Our research focuses on the development and testing of Deep Learning methods for use in industrial processes and services. On the one hand, our research aims at establishing Deep Learning as an enabler of new services such as Predictive Quality and Predictive Maintenance. On the other hand, we investigate reinforcement learning methods for training intelligent, self-learning agents to solve planning tasks. Central objects of investigation are the formalization of real use cases as learning problems and their solution under consideration of industrial evaluation criteria such as reliability, robustness and accuracy.
Furthermore, we address the question of how data-efficient and sustainable deep learning models can be developed for use in the manufacturing industry. Our focus here includes, in particular, bridging the reality gap of simulations using transfer learning methods as well as the continuous training of deep learning models across process and system changes.
Areas of Research
Suitability of reinforcement learning methods (including Q-learning, soft actor-critic, PPO) for real-world planning and control problems.

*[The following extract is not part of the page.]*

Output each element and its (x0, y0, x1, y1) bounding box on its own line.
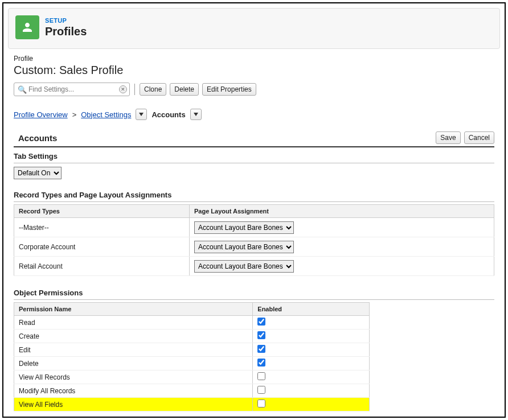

Design and implementation of data-based predictive learning models (e.g., artificial neural networks) for real-world prediction problems.
Development of deep learning methods for fault and anomaly detection in industrial processes.
Exploring and testing transfer learning and continual learning paradigms to generate data-efficient and robust learning models.
Areas of Application
Intelligent and adaptive planning of production processes in compliance with real evaluation variables (e.g. adherence to schedules) and boundary conditions.
Intelligent and collision-free trajectory planning for controlling industrial robots in real assembly and joining scenarios.
Data-driven quality prediction in production and manufacturing processes based on machine learning and deep learning methods.
Data-driven prediction of operating conditions in industrial plants and processes based on machine learning and deep learning methods.